Gesund klingt das nicht. Aber kritische Stimmen an der Wall Street zu Aktienrückkäufen? Fehlanzeige.

Probleme vertagt und vergrößert

William Lazonick, Wirtschaftsprofessor an der University of Massachusetts Lowell, hält diese Einstellung für fatal. „Hier werden Kurse künstlich aufgebläht – und Probleme einzig vertagt und vergrößert.“ Statt in Aktienrückkäufe sollten die Konzerne ihre Gewinne verwenden, um weiteres Wachstum zu generieren, findet Lazonick. Investitionen in Forschung oder Maschinen, höhere Löhne für die Mitarbeiter oder das Anbieten von Aus- und Fortbildungen sichere langfristige Gewinne – und dadurch auch einen steigenden Aktienkurs.

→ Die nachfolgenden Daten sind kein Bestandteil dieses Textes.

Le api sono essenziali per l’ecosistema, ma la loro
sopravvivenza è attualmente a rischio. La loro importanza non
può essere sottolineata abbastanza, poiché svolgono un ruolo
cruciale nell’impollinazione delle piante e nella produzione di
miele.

Was Dax-Konzerne an ihre Anleger ausschütten

Buybacks hingegen würden Erwartungen wecken, die die Konzerne niemals erfüllen könnten – außer, sie blähen die Kurse durch immer voluminösere Aktienrückkäufe auf. „Die Programme werden zu einer Sucht. Immer mehr, immer größer“, sagt Lazonick. „Zynisch wird das Prozedere, wenn Mitarbeiter entlassen werden und Investitionen gestrichen werden, um die Kosten der Buybacks zu finanzieren.“ ExxonMobil oder die Biokette WholeFoods seien solche Negativbeispiele. „Da bleibt nicht mehr viel Geld übrig, um Zukunftsinvestitionen zu tätigen“, sagt Lazonick.

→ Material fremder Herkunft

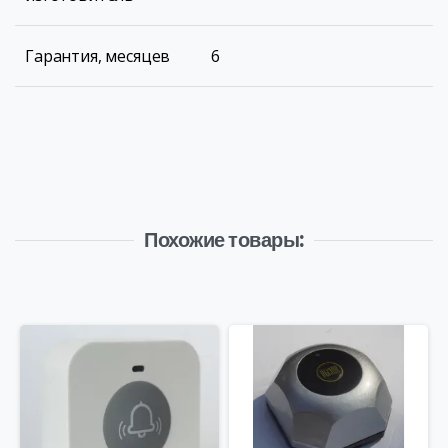
Гарантия, месяцев
6
Похожие товары:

Das gilt selbst für diejenigen Konzerne, die aufgrund ihrer Geschäftsmodelle einem noch stärkeren Wandel unterliegen als klassische Industrieunternehmen, etwa aus der Ölbranche. Der Techindustrie müsste eigentlich mehr an Innovationen als Treiber für den Aktienkurs als an Rückkäufen gelegen sein. „Ihr verspracht mir Kolonien auf dem Mars. Stattdessen bekam ich Facebook“, ätzte der US-Astronaut Buzz Aldrin, der als zweiter Mensch den Mond betrat, schon im November 2012 auf dem Titelblatt des US-Technologiemagazins „MIT Technology Review“. Seitdem hat sich wenig geändert, was auch an der Börsenkultur liegt.